La Cour des comptes française émet de sérieux doutes sur la capacité de la France à atteindre son objectif d'un déficit public ramené à 2,7% du PIB fin 2017 et souligne son retard dans le rétablissement des finances publiques, qui imposera des efforts "d'une ampleur inédite" sur les dépenses dans les années suivantes. La prévision pour 2017, qui correspond à un recul du déficit de 0,6 point de PIB par rapport à 2016 "sera très difficile à atteindre, du fait à la fois d'un risque de surestimation des recettes et d'une sous-estimation probable de certaines dépenses", note la Cour dans son rapport annuel publié mercredi. Elle fait état d'une prévision de recettes "optimiste", car fondée sur une prévision de croissance économique jugée "un peu élevée" par le Haut conseil des finances publiques. Pour cette année, le gouvernement table toujours sur une croissance de 1,5% du produit intérieur brut, un chiffre qui dépasse à la fois les prévisions des institutions internationales (de 1,3% à 1,4%) et les attentes des économistes interrogés par Reuters le mois dernier (1,1%). La Cour relève également que différentes dispositions de la loi de finances pour 2017 vont se traduire par une accélération des encaissements cette année et un report sur 2018 de différentes baisses de prélèvements.
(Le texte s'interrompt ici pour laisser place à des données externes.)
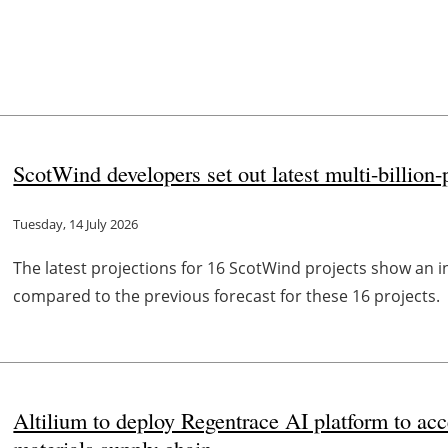
ScotWind developers set out latest multi-billio
Tuesday, 14 July 2026
The latest projections for 16 ScotWind projects show an
compared to the previous forecast for these 16 projects.
Altilium to deploy Regentrace AI platform to ac
materials supply chain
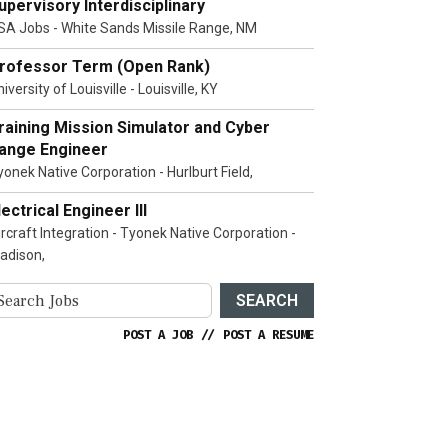
upervisory Interdisciplinary
SA Jobs - White Sands Missile Range, NM
rofessor Term (Open Rank)
iversity of Louisville - Louisville, KY
raining Mission Simulator and Cyber
ange Engineer
yonek Native Corporation - Hurlburt Field,
lectrical Engineer III
ircraft Integration - Tyonek Native Corporation -
adison,
SEARCH
POST A JOB
//
POST A RESUME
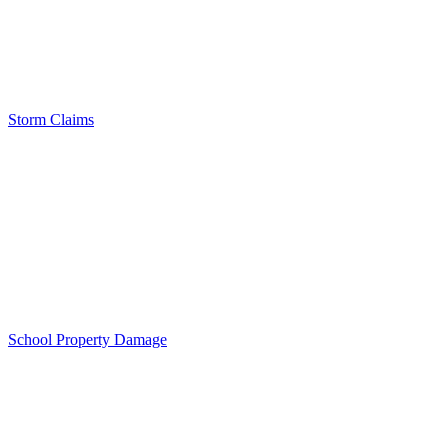
Storm Claims
School Property Damage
Recettes majorées en 2017, réduites en 2018 Selon elle, les recettes profiteront cette année à hauteur de 1,6 milliard d'euros de la perception anticipée des échéances de certains impôts tandis que celles de 2018 seront au contraire amputées d'environ cinq milliards d'euros, principalement du fait de la hausse du crédit d'impôt compétitivité-emploi (CICE). Du côté des dépenses, en dépit d'une accélération en intégrant notamment la hausse de la rémunération des fonctionnaires et les revalorisations des tarifs des consultations prévues par la nouvelle convention médicale, "la progression annoncée des dépenses publiques est probablement sous-estimée". La Cour relève un risque "très significatif" de dépassements sur l'indemnisation du chômage - alors que la reprise des négociations sur la nouvelle convention Unedic est en suspens - et des risques "significatifs" de dépassement des dépenses d'assurance maladie. S'ajoutent à ces aléas identifiés la persistance des "sous-budgétisations récurrentes" de certains postes comme les opérations militaires extérieures ou encore le risque "significatif" qu'une dépense de 1,5 milliard d'euros inscrite au motif de la recapitalisation d'Areva soit prise en compte dans le déficit public, parce qu'elle concerne "une entreprise publique qui a enregistré des pertes au cours des cinq derniers exercices".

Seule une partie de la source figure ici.